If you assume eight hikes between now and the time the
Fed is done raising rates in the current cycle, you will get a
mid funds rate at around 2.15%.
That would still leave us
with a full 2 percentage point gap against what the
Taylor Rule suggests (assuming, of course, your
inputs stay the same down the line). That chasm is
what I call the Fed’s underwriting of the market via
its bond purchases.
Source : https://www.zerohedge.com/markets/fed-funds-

──────

What the task asks: Using the entries above, copy exactly the lines from the one containing "what I call" through the last, both included.

Answer to this exercise:
what I call the Fed’s underwriting of the market via
its bond purchases.
Source : https://www.zerohedge.com/markets/fed-funds-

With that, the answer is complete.